Scientists from academic institutions reported at the 2013 annual American Association for Cancer Research meeting, results from preclinical studies which showed that certain bladder cancers and mesotheliomas have metabolic changes and are more likely to respond to treatment with ADI-PEG 20 (pegylated arginine deiminase) if they are deficient in the enzyme, argininosuccinate synthetase (ASS). This enzyme plays an important role in the synthesis of the amino acid arginine required for proteins in cell growth and function. Its deficiency in certain cancer cells requires these cells to obtain arginine from the circulation in order to survive. ADI-PEG 20 destroys arginine in circulation thereby preventing the cancers from growing.
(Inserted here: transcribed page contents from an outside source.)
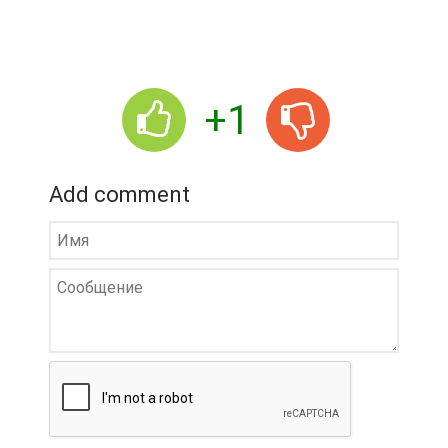
+1
Add comment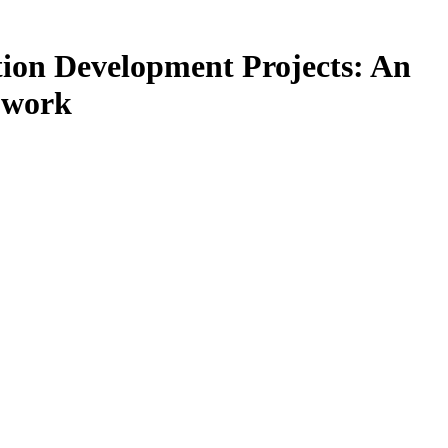
tion Development Projects: An
t work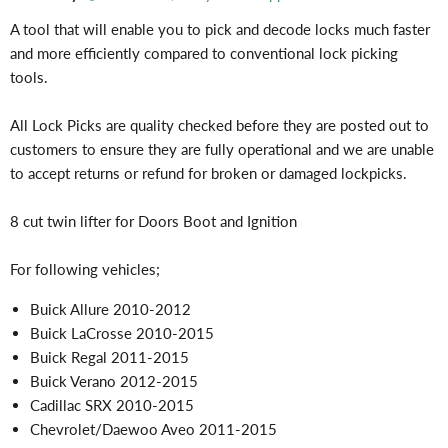
A tool that will enable you to pick and decode locks much faster
and more efficiently compared to conventional lock picking
tools.
All Lock Picks are quality checked before they are posted out to
customers to ensure they are fully operational and we are unable
to accept returns or refund for broken or damaged lockpicks.
8 cut twin lifter for Doors Boot and Ignition
For following vehicles;
Buick Allure 2010-2012
Buick LaCrosse 2010-2015
Buick Regal 2011-2015
Buick Verano 2012-2015
Cadillac SRX 2010-2015
Chevrolet/Daewoo Aveo 2011-2015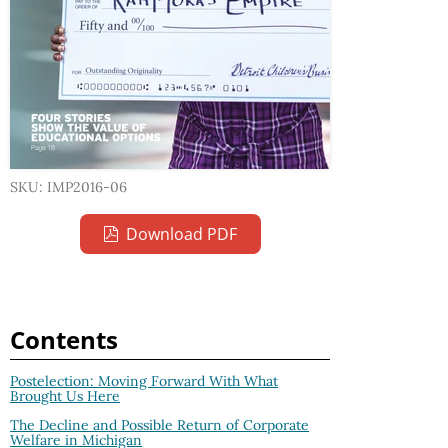
SKU: IMP2016-06
Download PDF
Contents
Postelection: Moving Forward With What
Brought Us Here
The Decline and Possible Return of Corporate
Welfare in Michigan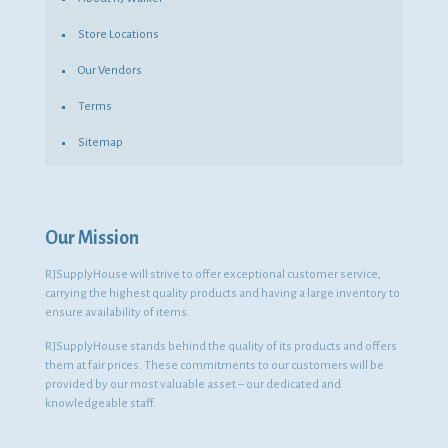
Store Locations
Our Vendors
Terms
Sitemap
Our Mission
RJSupplyHouse will strive to offer exceptional customer service,
carrying the highest quality products and having a large inventory to
ensure availability of items.
RJSupplyHouse stands behind the quality of its products and offers
them at fair prices. These commitments to our customers will be
provided by our most valuable asset – our dedicated and
knowledgeable staff.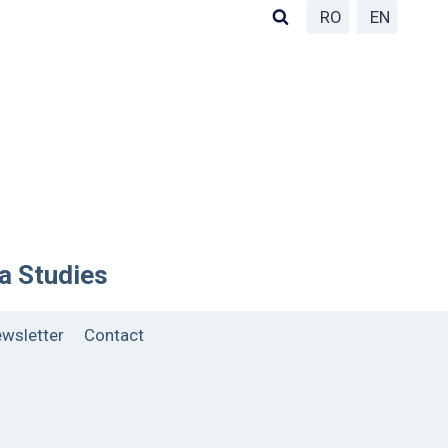
RO
EN
ea Studies
wsletter
Contact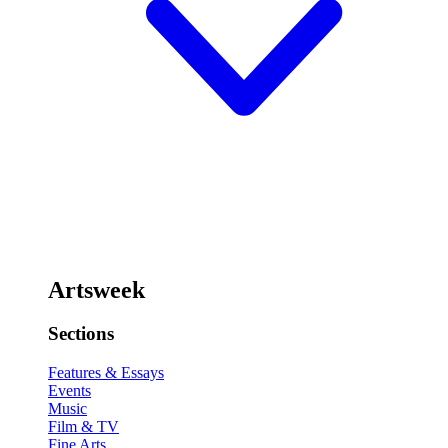
Artsweek
Sections
Features & Essays
Events
Music
Film & TV
Fine Arts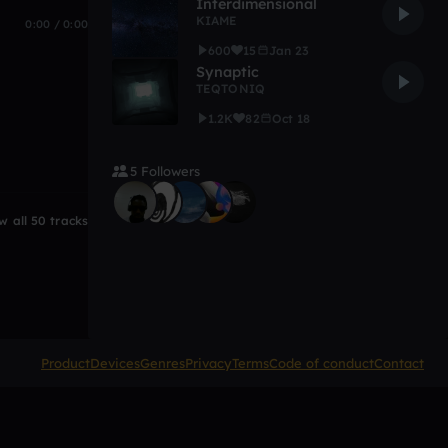
Interdimensional
KIAME
0:00 / 0:00
600
15
Jan 23
Synaptic
TEQTONIQ
1.2K
82
Oct 18
5 Followers
w all 50 tracks
Product
Devices
Genres
Privacy
Terms
Code of conduct
Contact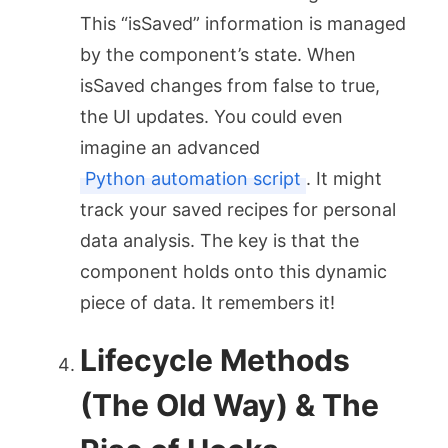
This “isSaved” information is managed
by the component’s state. When
isSaved
changes from
false
to
true
,
the UI updates. You could even
imagine an advanced
Python automation script
. It might
track your saved recipes for personal
data analysis. The key is that the
component holds onto this dynamic
piece of data. It remembers it!
Lifecycle Methods
(The Old Way) & The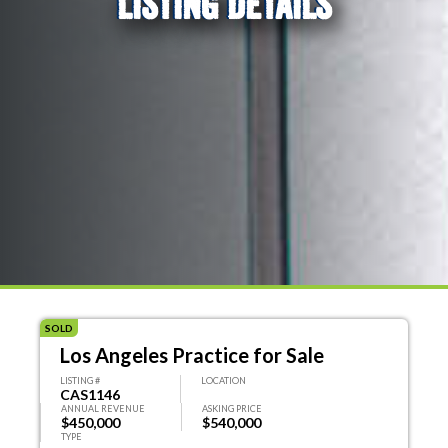
LISTING DETAILS
SOLD
Los Angeles Practice for Sale
LISTING #
LOCATION
CAS1146
ANNUAL REVENUE
ASKING PRICE
$450,000
$540,000
TYPE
Gupta et al from The Cleveland Clinic (abstract No. 11) reported on the identification of ASS deficient bladder cancers, and found that 110/187 (58.5%) had marked reductions in levels of ASS. Tissue culture studies with an ASS deficient bladder cancer cell line showed that ADI-PEG 20 treatment resulted in activation of a kinase (GCN2) known to be triggered by amino acid deprivation. Downstream changes also included induction of a gene (CHOP) that correlated with a reduction in cell viability. These findings demonstrate that ADI-PEG 20 regulates gene expression and changes in cellular metabolism, and suggest that bladder cancers may be good candidates for ADI-PEG 20 therapy.
Ghazaly et al from Barts Cancer Institute, Queen Mary University of London (abstract No. 1885) determined the metabolic changes induced by ADI-PEG 20 treatment in a panel of bladder cancer and mesothelioma cell lines. Arginine depletion was noted in all treated cell lines irrespective of ASS expression, however the reduction was at least one-log-fold greater in the ASS-negative tumor cells. The amino acids citrulline and glutamine were upregulated specifically in ASS-negative tumor cell lines. Another impact of ADI-PEG 20 treatment was on pyrimidine metabolism in the ASS-deficient tumor cells with up-regulation of thymine and down-regulation of thymidine. Notably, the reduction of the thymidine nucleotide pool was linked to suppression of thymidylate synthetase and dihydrofolate reductase, important enzymes in the folate pathways. This study provides an insight into possible metabolic pathways affected by ADI-PEG 20. The impact of ADI-PEG 20 on thymidine metabolism, in particular, may possibly be employed as a potential biomarker for optimizing the efficacy of ADI-PEG 20 in the treatment of arginine auxotrophic cancers.
“These data provide further information on the metabolic changes induced in cancer cells by ADI-PEG 20, and suggests that arginine deprivation therapy with ADI-PEG 20 may have utility in a variety of tumor types. Polaris is currently sponsoring a worldwide phase 3 pivotal clinical trial with single agent ADI-PEG 20 in hepatocellular carcinoma,” said John Bomalaski , M.D., Executive Vice President, Medical Affairs, of Polaris. “We also have a number of phase 1 and phase 2 clinical trials underway with ADI-PEG 20 including mesothelioma, melanoma and prostate cancer. Our study in prostate cancer is the first to combine ADI-PEG 20 with another anticancer agent, docetaxel and we are excited with the initial results and the potential for future combination cancer therapy with ADI-PEG 20. In addition, another study combines ADI-PEG 20 with cisplatin, an agent with extensive use in a variety of cancers,” he added.